Antes de ler este livro, convém observar o voo das aves. Convém ainda saber que, em média, a densidade dos ossos das aves é 1400 vezes maior que a do ar. Sei que há um paradoxo nessas recomendações, mas é disso mesmo que se trata. Para Guimarães Rosa, o paradoxo existe justamente para que possamos expressar aquilo para o qual não existem palavras, e erre amaral, leitor refinado de Rosa, sabe muito bem disso, desse terreno fecundo em que o paradoxo, ao quase se confundir com a metáfora, viceja a linguagem.

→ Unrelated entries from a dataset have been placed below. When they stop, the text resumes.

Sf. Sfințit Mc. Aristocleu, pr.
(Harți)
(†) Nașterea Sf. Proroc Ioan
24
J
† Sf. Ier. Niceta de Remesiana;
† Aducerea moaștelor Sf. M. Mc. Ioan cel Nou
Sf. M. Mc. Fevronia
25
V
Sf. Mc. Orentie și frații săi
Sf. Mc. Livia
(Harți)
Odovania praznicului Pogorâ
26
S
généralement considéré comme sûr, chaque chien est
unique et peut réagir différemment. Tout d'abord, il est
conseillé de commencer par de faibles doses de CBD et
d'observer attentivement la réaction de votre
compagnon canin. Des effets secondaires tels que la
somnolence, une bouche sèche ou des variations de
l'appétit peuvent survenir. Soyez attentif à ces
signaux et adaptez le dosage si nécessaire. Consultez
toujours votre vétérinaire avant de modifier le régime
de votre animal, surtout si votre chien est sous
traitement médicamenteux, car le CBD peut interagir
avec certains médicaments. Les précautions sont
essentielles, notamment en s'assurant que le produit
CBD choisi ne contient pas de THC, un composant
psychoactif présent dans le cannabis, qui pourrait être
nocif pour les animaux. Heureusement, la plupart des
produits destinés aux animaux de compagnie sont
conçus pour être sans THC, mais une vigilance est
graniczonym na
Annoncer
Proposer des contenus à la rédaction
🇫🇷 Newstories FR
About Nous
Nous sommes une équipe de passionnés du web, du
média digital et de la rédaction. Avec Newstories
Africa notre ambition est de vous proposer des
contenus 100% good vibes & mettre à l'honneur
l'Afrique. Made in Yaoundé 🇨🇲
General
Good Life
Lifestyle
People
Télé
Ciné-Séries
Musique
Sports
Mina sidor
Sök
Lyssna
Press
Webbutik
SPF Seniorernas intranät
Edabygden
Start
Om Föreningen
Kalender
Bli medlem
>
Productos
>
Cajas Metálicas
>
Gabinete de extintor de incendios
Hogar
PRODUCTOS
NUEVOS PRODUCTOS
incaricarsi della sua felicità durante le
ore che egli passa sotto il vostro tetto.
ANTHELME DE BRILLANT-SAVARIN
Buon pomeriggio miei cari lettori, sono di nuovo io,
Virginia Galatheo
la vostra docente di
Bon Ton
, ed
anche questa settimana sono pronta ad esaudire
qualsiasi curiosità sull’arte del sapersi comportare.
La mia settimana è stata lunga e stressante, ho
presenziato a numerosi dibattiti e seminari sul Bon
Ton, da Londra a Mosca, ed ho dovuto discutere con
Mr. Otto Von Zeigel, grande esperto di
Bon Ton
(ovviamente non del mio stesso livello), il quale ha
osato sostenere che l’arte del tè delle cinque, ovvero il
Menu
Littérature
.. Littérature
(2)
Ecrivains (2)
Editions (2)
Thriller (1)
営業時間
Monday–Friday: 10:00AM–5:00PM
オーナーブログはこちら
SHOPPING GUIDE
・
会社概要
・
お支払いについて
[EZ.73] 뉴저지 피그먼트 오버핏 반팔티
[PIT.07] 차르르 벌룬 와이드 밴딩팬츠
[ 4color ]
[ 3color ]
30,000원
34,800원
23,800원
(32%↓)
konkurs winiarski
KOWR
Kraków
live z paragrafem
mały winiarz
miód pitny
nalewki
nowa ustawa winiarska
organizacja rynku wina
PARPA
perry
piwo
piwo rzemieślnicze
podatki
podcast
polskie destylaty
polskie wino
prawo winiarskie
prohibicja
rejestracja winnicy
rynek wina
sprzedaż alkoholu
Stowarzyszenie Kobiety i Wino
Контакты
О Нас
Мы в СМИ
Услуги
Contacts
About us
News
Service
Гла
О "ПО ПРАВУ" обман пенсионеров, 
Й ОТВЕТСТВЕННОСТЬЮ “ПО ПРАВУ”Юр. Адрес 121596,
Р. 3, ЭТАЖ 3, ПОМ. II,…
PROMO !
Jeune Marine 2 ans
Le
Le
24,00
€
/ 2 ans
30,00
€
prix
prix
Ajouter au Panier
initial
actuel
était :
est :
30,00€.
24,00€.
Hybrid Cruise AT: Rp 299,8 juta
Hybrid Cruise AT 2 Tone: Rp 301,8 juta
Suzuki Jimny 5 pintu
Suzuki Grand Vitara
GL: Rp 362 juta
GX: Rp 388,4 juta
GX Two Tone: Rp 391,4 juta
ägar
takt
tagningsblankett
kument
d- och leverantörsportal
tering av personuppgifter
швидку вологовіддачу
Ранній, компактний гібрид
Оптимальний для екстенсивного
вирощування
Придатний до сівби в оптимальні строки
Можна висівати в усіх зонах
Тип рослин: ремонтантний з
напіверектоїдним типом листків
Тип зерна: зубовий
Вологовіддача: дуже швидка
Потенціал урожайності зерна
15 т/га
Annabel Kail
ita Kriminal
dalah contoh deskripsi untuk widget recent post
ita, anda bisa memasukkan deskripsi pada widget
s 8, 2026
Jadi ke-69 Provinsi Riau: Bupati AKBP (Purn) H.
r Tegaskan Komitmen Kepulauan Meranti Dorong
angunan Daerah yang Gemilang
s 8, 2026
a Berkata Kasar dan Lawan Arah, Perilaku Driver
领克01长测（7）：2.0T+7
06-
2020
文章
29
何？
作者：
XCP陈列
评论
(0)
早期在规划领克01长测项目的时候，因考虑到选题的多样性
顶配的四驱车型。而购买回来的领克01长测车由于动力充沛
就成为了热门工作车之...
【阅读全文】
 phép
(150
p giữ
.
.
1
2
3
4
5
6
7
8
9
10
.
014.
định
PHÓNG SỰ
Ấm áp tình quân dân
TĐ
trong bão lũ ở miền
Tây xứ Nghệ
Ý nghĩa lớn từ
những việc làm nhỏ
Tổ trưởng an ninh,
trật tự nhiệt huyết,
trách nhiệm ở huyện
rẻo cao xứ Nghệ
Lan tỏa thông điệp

É o que se vê nos poemas que compõem foi o tédio quem forjou em mim ossos pneumáticos, escritos com a rara sensibilidade de quem sabe que o infinito e o nada existem, embora se construam com as minudências do dia a dia. Veja-se, por exemplo, o longo verso final de “como esmigalhar um tenro amor”, composto ao modo de um repertório de cruéis miudezas capazes de minar, no chão de fábrica do amor, suas promessas de plenitude: “divida-o em pequenas porções e mastigue-o com os dentes do ódio e engula-o com a garganta do tédio.”
Ora, a face mais premente do tédio é a sensação de que o tempo não passa, embora, para desespero dos que o descobrem, ele passe. Em “canção do amanhecer”, é o próprio tempo quem torna mais densa a experiência de cada dia: “meus amanheceres / são mais densos: / o tempo me obriga / a contá-los.”. Por vezes, essa experiência avassaladora do tempo é de tal magnitude que produz em nós uma espécie de ontologia das cinzas, uma constatação amarga de algo que foi e deixou de ser, sem sequer deixar memória, como o poeta nos anuncia no sintético “de fio a pavio”: “chega um momento em que as cinzas / são apenas cinzas, / e não a aquecida lembrança do fogo.”
Mas o poético responde. O que dorme dentro dos ossos das aves (pneumáticos, não?) é o pneuma, o sopro, o princípio a que os gregos atribuíam a própria existência da vida, como o verbo da tradição judaica. Aqui, a fala (imaginária?), o verbo rebelde que dá nome ao livro vem da voz de um pintassilgo aprisionado, que, no antológico “como engaiolar um passarinho cantador”, nos adverte: “não se espante, / no entanto, / se, por um breve momento, / percutir em seus tímpanos / o impossível canto de um bico fechado.”
Como os ossos das aves, também os poemas de erre amaral são densos e plenos de ar. Pneumáticos. E, no entanto, ou justamente por isso, voam e nos servem de antídoto contra o tédio em tempos em que, como o nosso, ele parece imperar.